MS TUCKER (continuing):

I still do not have the feeling that we are getting a budget that is the result of a long-term view. This is obviously a budget about getting re-elected. Everyone has already said that. I do not need to say it again. I am concerned that there will not be the capacity to develop and improve some of the good initiatives that have been presented. As Mr Humphries has said several times today, recurrent funding of programs is quite a different matter from the one-offs, and the capacity to sustainably support the intervention/prevention focus that they are finally and belatedly bringing into their policy approach is in question. In estimates I am hoping I will be able to unpack the rest of the detail more efficiently.

MR QUINLAN (4.08): Last year, in speaking on the budget, I think I observed that the ACT economy at the time was in very good shape. In fact I congratulated the Treasurer on it being a good year to be Treasurer. The economy had been boosted by Y2K expenditure within the public sector, GST preparation within the tax office, a high level of expenditure on recruitment in the tax office and the flow-throughs from that, the construction of the National Museum being well under way and boosting the building industry, and a generally more buoyant national economy.

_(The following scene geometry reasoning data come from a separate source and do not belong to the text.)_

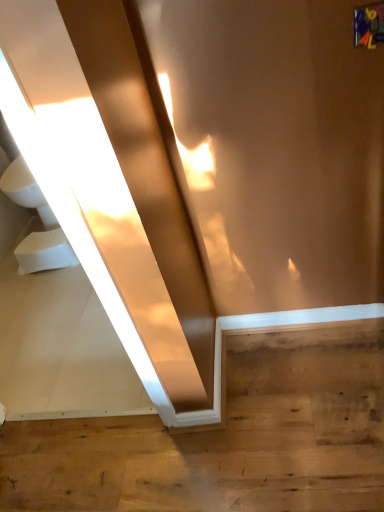 Question: Would you say white foam toilet bowl at lower left is inside or outside wooden floor at lower right?

Choices:
 (A) inside
 (B) outside

Answer: (B)

Question: From the image's perspective, is white foam toilet bowl at lower left located above or below wooden floor at lower right?

Choices:
 (A) below
 (B) above

Answer: (B)

Question: Considering the real-world distances, which object is farthest from the white foam toilet bowl at lower left?

Choices:
 (A) wooden floor at lower right
 (B) white glossy sink at left

Answer: (A)

Question: Estimate the real-world distances between objects in this image. Which object is closer to the white foam toilet bowl at lower left?

Choices:
 (A) wooden floor at lower right
 (B) white glossy sink at left

Answer: (B) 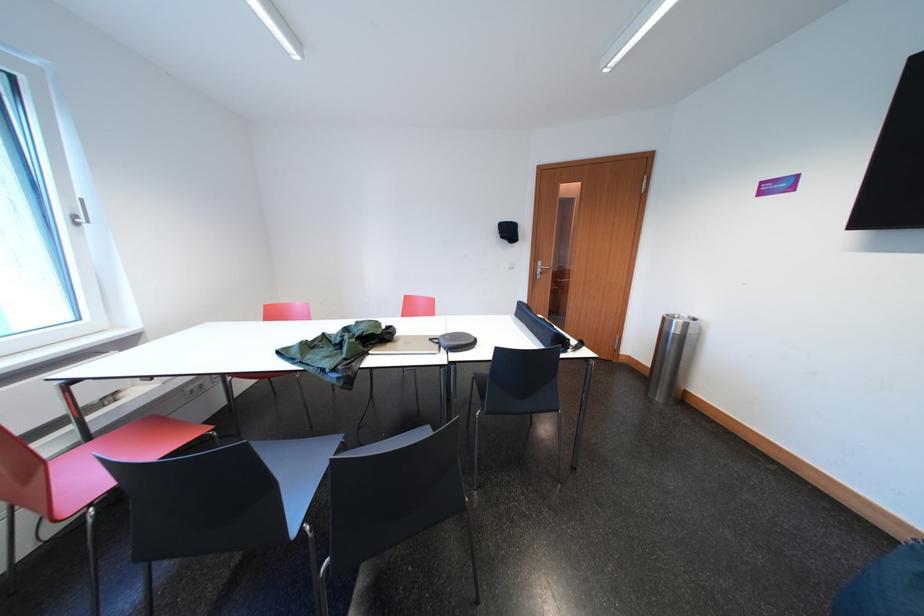 The height and width of the screenshot is (616, 924). In order to click on silver door handle in this screenshot , I will do `click(546, 265)`. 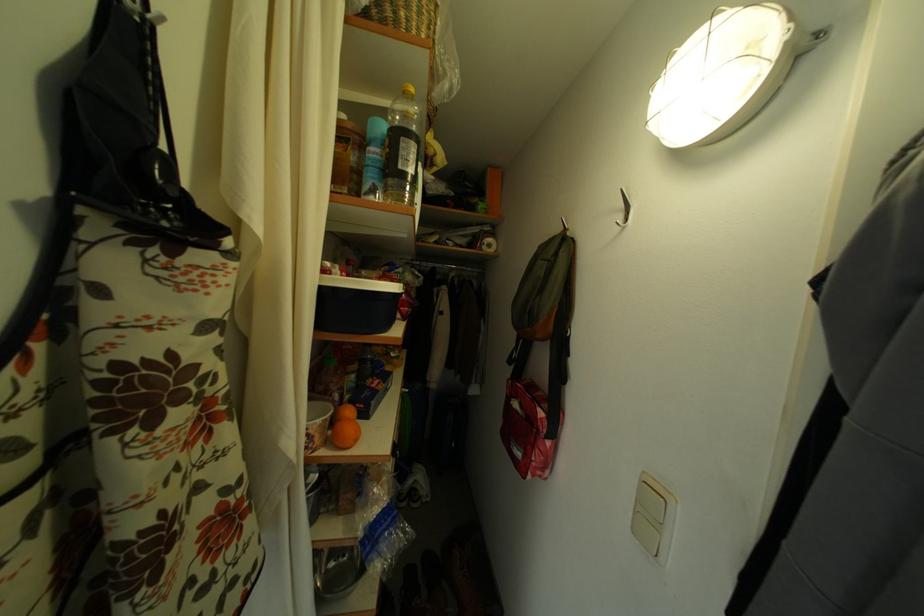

I am since warmed by the fact that that little collection of boosts to the economy has been recognised and repeated since by Access Economics and as recently as yesterday by Professor Tim Brailsford in assessing the budget of today. I also record for the Assembly's benefit that there was a concession that that was the case in the briefing on budget parameters for this year that was given to the Select Committee on the 2001-2002 Budget late last year, prepared under the name of the Treasurer. It appeared at the hearing that he was not aware of the detail of the submission that he signed, but it had been prepared by his department.

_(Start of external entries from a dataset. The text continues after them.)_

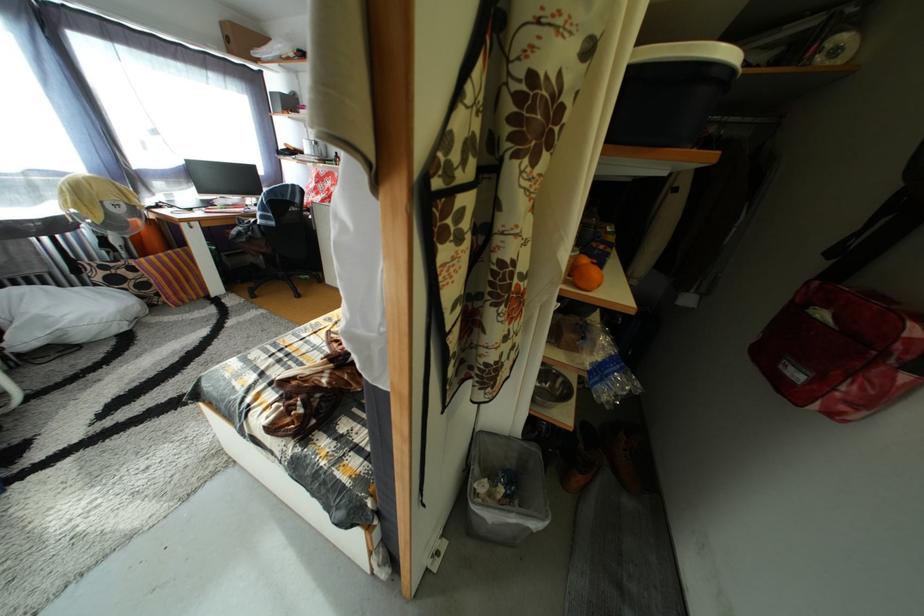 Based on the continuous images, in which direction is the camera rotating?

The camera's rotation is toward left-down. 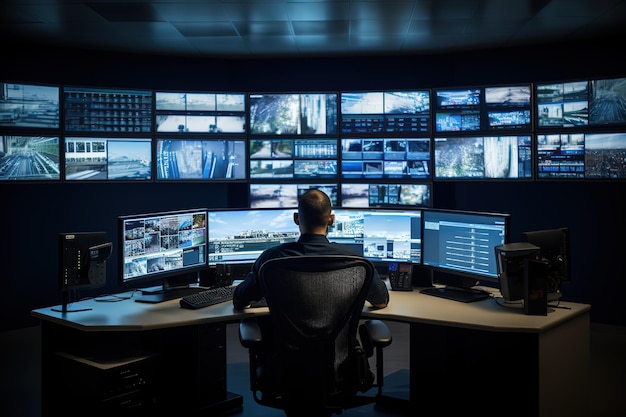 Identify the location of video screen in the top row. (26, 97), (168, 114), (284, 118), (371, 116), (454, 118), (511, 113), (567, 109), (616, 106). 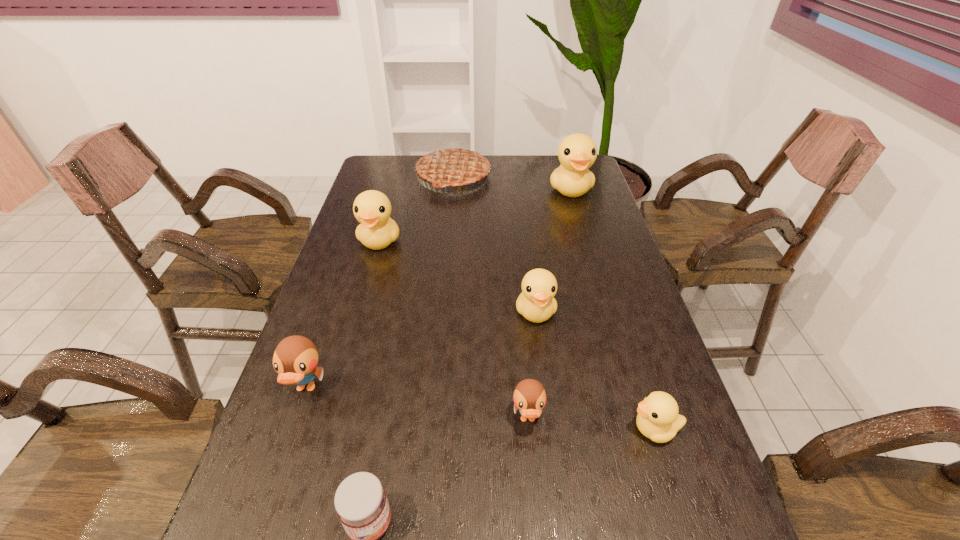 Find the location of a particular element. The image size is (960, 540). duck at the far edge is located at coordinates (577, 152).

The height and width of the screenshot is (540, 960). What are the coordinates of `object present at the far right corner` in the screenshot? It's located at (577, 152).

This screenshot has width=960, height=540. In the image, there is a desktop. Find the location of `free space at the far edge`. free space at the far edge is located at coordinates (495, 168).

Locate an element on the screen. vacant space at the left edge is located at coordinates (297, 483).

The image size is (960, 540). I want to click on free space at the right edge of the desktop, so click(x=667, y=374).

Locate an element on the screen. This screenshot has width=960, height=540. vacant area at the far left corner of the desktop is located at coordinates click(365, 178).

The height and width of the screenshot is (540, 960). I want to click on free spot between the second nearest yellow duck and the smaller blue duck, so click(532, 366).

I want to click on vacant space in between the bigger blue duck and the third farthest duck, so click(x=420, y=350).

In order to click on empty location between the pie and the smaller blue duck in this screenshot , I will do `click(491, 298)`.

This screenshot has width=960, height=540. What are the coordinates of `free spot between the smallest yellow duck and the third farthest duck` in the screenshot? It's located at (595, 370). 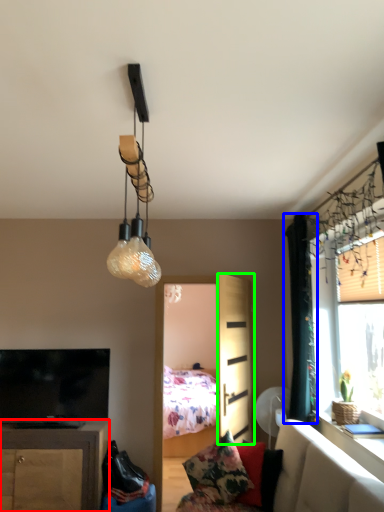 Question: Which object is positioned closest to cabinetry (highlighted by a red box)? Select from curtain (highlighted by a blue box) and screen door (highlighted by a green box).

Choices:
 (A) curtain
 (B) screen door

Answer: (B) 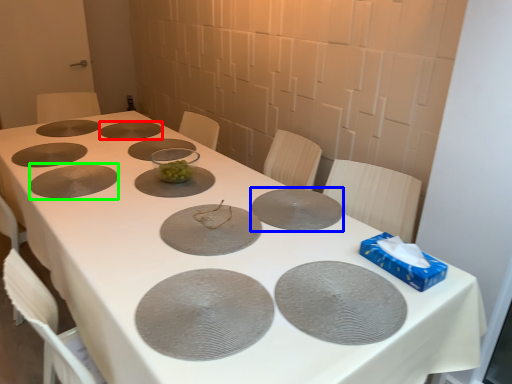 Question: Which is nearer to the glass plate (highlighted by a red box)? glass plate (highlighted by a blue box) or glass plate (highlighted by a green box).

Choices:
 (A) glass plate
 (B) glass plate

Answer: (B) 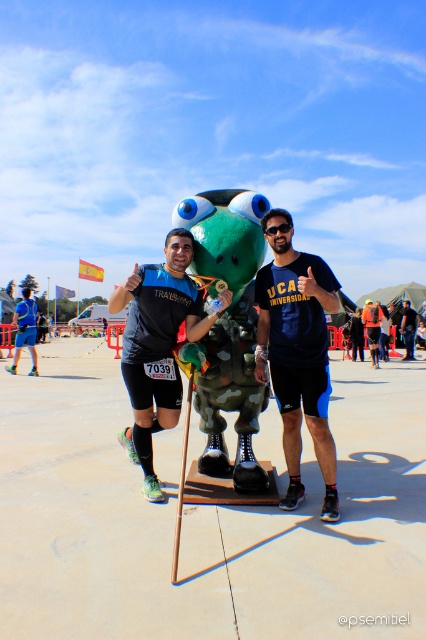 You are a photographer at the event and want to arrange the two runners, the blue matte shirt at center and the black matte shirt at center, side by side for a photo. Based on their sizes, which one should you place on the left to make the composition look balanced?

The blue matte shirt at center is thinner than the black matte shirt at center. To balance the composition, place the thinner blue matte shirt at center on the left and the thicker black matte shirt at center on the right.

You are an event photographer at the sports event. You need to capture a photo of the blue matte shirt at center while avoiding the green frog mascot. Where should you position your camera relative to the point specified at point coordinates (296,352)?

The blue matte shirt at center is located at point coordinates (296,352). To avoid the green frog mascot, position the camera directly at this point to focus on the blue matte shirt at center without obstruction.

You are a photographer at the event and need to capture a photo where both the blue matte shirt at center and the black matte shirt at center are clearly visible. Based on their positions, which shirt should you focus on to ensure both are in the frame?

The blue matte shirt at center is in front of the black matte shirt at center, so focusing on the blue matte shirt at center will keep both in the frame as the black one is behind it. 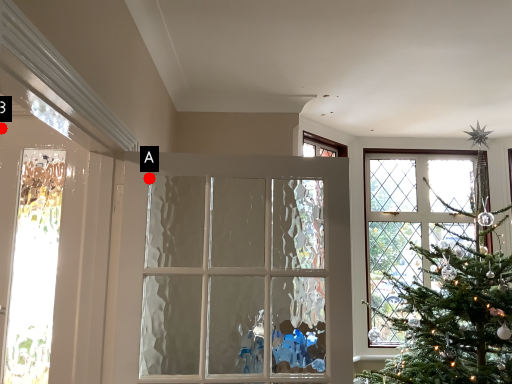 Question: Two points are circled on the image, labeled by A and B beside each circle. Among these points, which one is nearest to the camera?

Choices:
 (A) A is closer
 (B) B is closer

Answer: (A)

I also observed last year that in many of its claims the government was making a virtue out of necessity. There was a fair bit of that in last year's budget, and there is a continuation of that kind of exaggeration and hyperbole in this one. I guess you can expect that to some degree from any government, but I would like to go on record as saying that if this government was as good with financial management as it is with PR we really would be genuinely well off, and well off for the indefinite future.

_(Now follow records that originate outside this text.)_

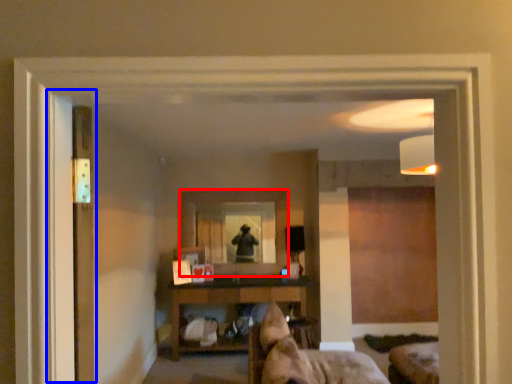 Question: Which object is further to the camera taking this photo, mirror (highlighted by a red box) or screen door (highlighted by a blue box)?

Choices:
 (A) mirror
 (B) screen door

Answer: (A) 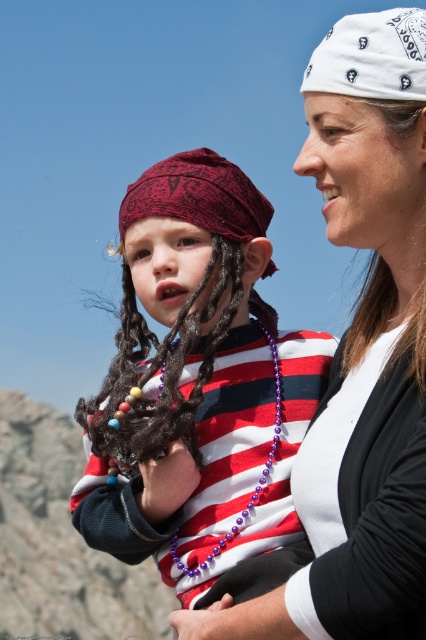 Question: Which object is the farthest from the purple beaded necklace at center?

Choices:
 (A) matte red bandana at center
 (B) white matte bandana at upper right

Answer: (B)

Question: Is white bandana at upper right positioned in front of purple beaded necklace at center?

Choices:
 (A) yes
 (B) no

Answer: (A)

Question: Can you confirm if matte red bandana at center is thinner than dark brown dreadlocks at center?

Choices:
 (A) no
 (B) yes

Answer: (A)

Question: Based on their relative distances, which object is nearer to the dark brown dreadlocks at center?

Choices:
 (A) matte red bandana at center
 (B) white matte bandana at upper right
 (C) purple beaded necklace at center

Answer: (A)

Question: Observing the image, what is the correct spatial positioning of matte red bandana at center in reference to dark brown dreadlocks at center?

Choices:
 (A) above
 (B) below

Answer: (B)

Question: Which object is farther from the camera taking this photo?

Choices:
 (A) white bandana at upper right
 (B) matte red bandana at center
 (C) dark brown dreadlocks at center

Answer: (C) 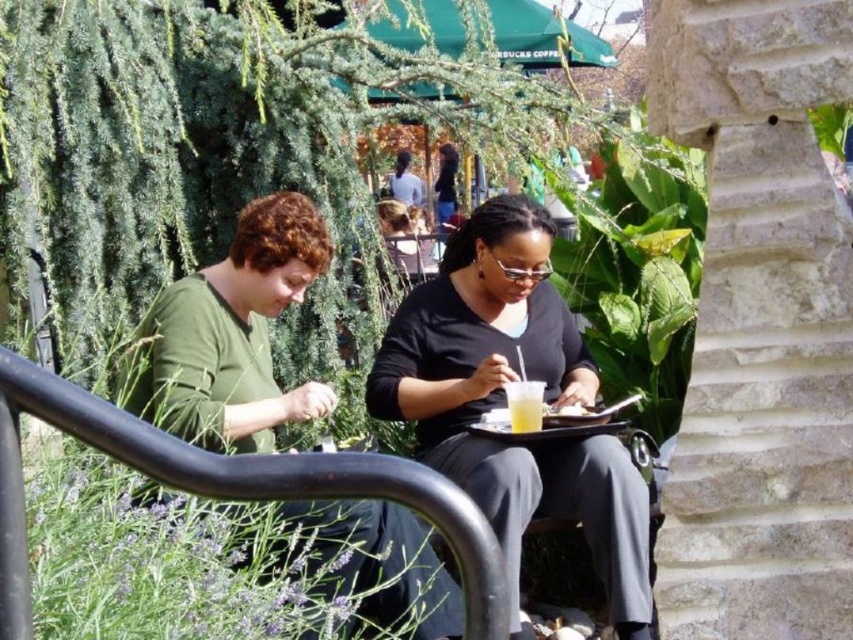 You are a photographer taking a photo of the black matte shirt at center and the translucent plastic cup at center. Based on their positions, which object will appear larger in the photo?

The black matte shirt at center will appear larger in the photo because it is taller than the translucent plastic cup at center.

You are standing at the point labeled as point (537, 394) and want to join the two people sitting on the stone bench. Can you estimate whether you can walk directly between them without needing to move either of them?

The two people are 10.81 feet apart, so there is enough space for you to walk directly between them without needing to move either of them.

You are standing in front of the two people sitting on the stone bench. You want to place a small gift between them. Which point, point (x=531, y=417) or point (x=445, y=188), is closer to you and better suited for placing the gift?

Point (x=531, y=417) is closer to the viewer than point (x=445, y=188), so it is better suited for placing the gift as it is nearer to you.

I had made an issue of the exaggerated claims of financial management over the years, and I have a simple challenge for the government and for the Treasurer. In his own document, The 2001-2002 budget at a glance, there is a graph that shows the dramatic improvement from 1995 onwards in the first year.

Mr Moore: That one?

MR QUINLAN: Yes, that one. All I want to know is just a few details of how that improved by $173.1 million in one year, because that is the claim-an improvement of $173.1 million in one year.

Mr Moore: Have a look at 1998-99 and 1999-2000. It is a similar amount.

MR QUINLAN: No, that is all I need to know at this stage. If that can be explained-

Mr Moore: Ted, you have to resign. If you have any sense of self you will resign.